EXERCISE DIRECTIONS → Restate the data below word for word, and let no image into your version.

(Data extracted from a collection)
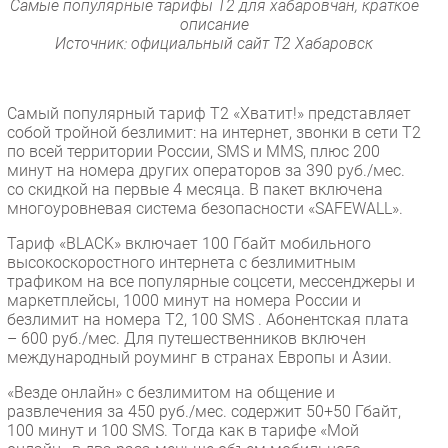
Самые популярные тарифы Т2 для хабаровчан, краткое
описание
Источник: официальный сайт Т2 Хабаровск
Самый популярный тариф Т2 «Хватит!» представляет
собой тройной безлимит: на интернет, звонки в сети Т2
по всей территории России, SMS и MMS, плюс 200
минут на номера других операторов за 390 руб./мес.
со скидкой на первые 4 месяца. В пакет включена
многоуровневая система безопасности «SAFEWALL».
Тариф «BLACK» включает 100 Гбайт мобильного
высокоскоростного интернета с безлимитным
трафиком на все популярные соцсети, мессенджеры и
маркетплейсы, 1000 минут на номера России и
безлимит на номера Т2, 100 SMS . Абонентская плата
– 600 руб./мес. Для путешественников включен
международный роуминг в странах Европы и Азии.
«Везде онлайн» с безлимитом на общение и
развлечения за 450 руб./мес. содержит 50+50 Гбайт,
100 минут и 100 SMS. Тогда как в тарифе «Мой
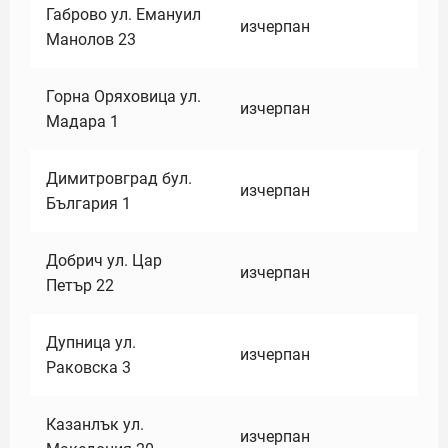
Габрово ул. Емануил
изчерпан
Манолов 23
Горна Оряховица ул.
изчерпан
Мадара 1
Димитровград бул.
изчерпан
България 1
Добрич ул. Цар
изчерпан
Петър 22
Дупница ул.
изчерпан
Раковска 3
Казанлък ул.
изчерпан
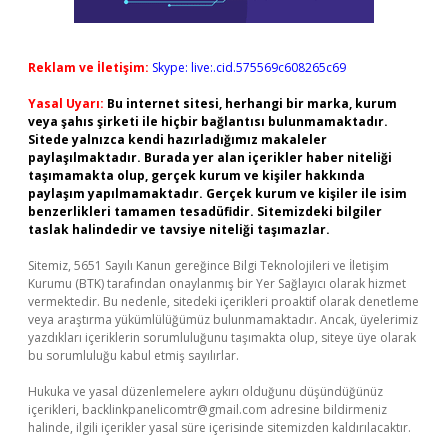
Reklam ve İletişim:
Skype: live:.cid.575569c608265c69
Yasal Uyarı:
Bu internet sitesi, herhangi bir marka, kurum
veya şahıs şirketi ile hiçbir bağlantısı bulunmamaktadır.
Sitede yalnızca kendi hazırladığımız makaleler
paylaşılmaktadır. Burada yer alan içerikler haber niteliği
taşımamakta olup, gerçek kurum ve kişiler hakkında
paylaşım yapılmamaktadır. Gerçek kurum ve kişiler ile isim
benzerlikleri tamamen tesadüfidir. Sitemizdeki bilgiler
taslak halindedir ve tavsiye niteliği taşımazlar.
Sitemiz, 5651 Sayılı Kanun gereğince Bilgi Teknolojileri ve İletişim
Kurumu (BTK) tarafından onaylanmış bir Yer Sağlayıcı olarak hizmet
vermektedir. Bu nedenle, sitedeki içerikleri proaktif olarak denetleme
veya araştırma yükümlülüğümüz bulunmamaktadır. Ancak, üyelerimiz
yazdıkları içeriklerin sorumluluğunu taşımakta olup, siteye üye olarak
bu sorumluluğu kabul etmiş sayılırlar.
Hukuka ve yasal düzenlemelere aykırı olduğunu düşündüğünüz
içerikleri,
backlinkpanelicomtr@gmail.com
adresine bildirmeniz
halinde, ilgili içerikler yasal süre içerisinde sitemizden kaldırılacaktır.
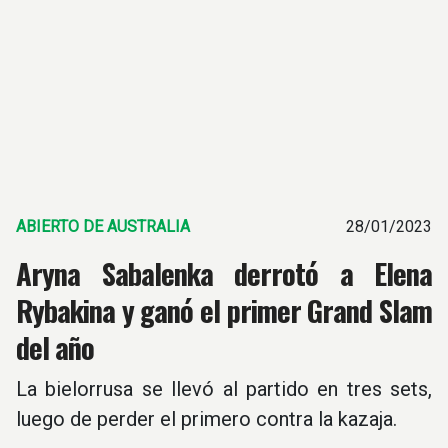
ABIERTO DE AUSTRALIA
28/01/2023
Aryna Sabalenka derrotó a Elena
Rybakina y ganó el primer Grand Slam
del año
La bielorrusa se llevó al partido en tres sets,
luego de perder el primero contra la kazaja.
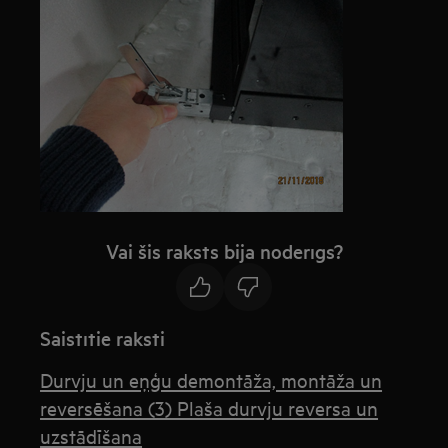
Vai šis raksts bija noderīgs?
Saistītie raksti
Durvju un eņģu demontāža, montāža un
reversēšana (3) Plaša durvju reversa un
uzstādīšana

OUTPUT OF THE EXERCISE →
Самые популярные тарифы Т2 для хабаровчан, краткое
описание
Источник: официальный сайт Т2 Хабаровск
Самый популярный тариф Т2 «Хватит!» представляет
собой тройной безлимит: на интернет, звонки в сети Т2
по всей территории России, SMS и MMS, плюс 200
минут на номера других операторов за 390 руб./мес.
со скидкой на первые 4 месяца. В пакет включена
многоуровневая система безопасности «SAFEWALL».
Тариф «BLACK» включает 100 Гбайт мобильного
высокоскоростного интернета с безлимитным
трафиком на все популярные соцсети, мессенджеры и
маркетплейсы, 1000 минут на номера России и
безлимит на номера Т2, 100 SMS . Абонентская плата
– 600 руб./мес. Для путешественников включен
международный роуминг в странах Европы и Азии.
«Везде онлайн» с безлимитом на общение и
развлечения за 450 руб./мес. содержит 50+50 Гбайт,
100 минут и 100 SMS. Тогда как в тарифе «Мой
Габрово ул. Емануил
изчерпан
Манолов 23
Горна Оряховица ул.
изчерпан
Мадара 1
Димитровград бул.
изчерпан
България 1
Добрич ул. Цар
изчерпан
Петър 22
Дупница ул.
изчерпан
Раковска 3
Казанлък ул.
изчерпан
Reklam ve İletişim:
Skype: live:.cid.575569c608265c69
Yasal Uyarı:
Bu internet sitesi, herhangi bir marka, kurum
veya şahıs şirketi ile hiçbir bağlantısı bulunmamaktadır.
Sitede yalnızca kendi hazırladığımız makaleler
paylaşılmaktadır. Burada yer alan içerikler haber niteliği
taşımamakta olup, gerçek kurum ve kişiler hakkında
paylaşım yapılmamaktadır. Gerçek kurum ve kişiler ile isim
benzerlikleri tamamen tesadüfidir. Sitemizdeki bilgiler
taslak halindedir ve tavsiye niteliği taşımazlar.
Sitemiz, 5651 Sayılı Kanun gereğince Bilgi Teknolojileri ve İletişim
Kurumu (BTK) tarafından onaylanmış bir Yer Sağlayıcı olarak hizmet
vermektedir. Bu nedenle, sitedeki içerikleri proaktif olarak denetleme
veya araştırma yükümlülüğümüz bulunmamaktadır. Ancak, üyelerimiz
yazdıkları içeriklerin sorumluluğunu taşımakta olup, siteye üye olarak
bu sorumluluğu kabul etmiş sayılırlar.
Hukuka ve yasal düzenlemelere aykırı olduğunu düşündüğünüz
içerikleri,
backlinkpanelicomtr@gmail.com
adresine bildirmeniz
halinde, ilgili içerikler yasal süre içerisinde sitemizden kaldırılacaktır.
ABIERTO DE AUSTRALIA
28/01/2023
Aryna Sabalenka derrotó a Elena
Rybakina y ganó el primer Grand Slam
del año
La bielorrusa se llevó al partido en tres sets,
luego de perder el primero contra la kazaja.
Vai šis raksts bija noderīgs?
Saistītie raksti
Durvju un eņģu demontāža, montāža un
reversēšana (3) Plaša durvju reversa un
uzstādīšana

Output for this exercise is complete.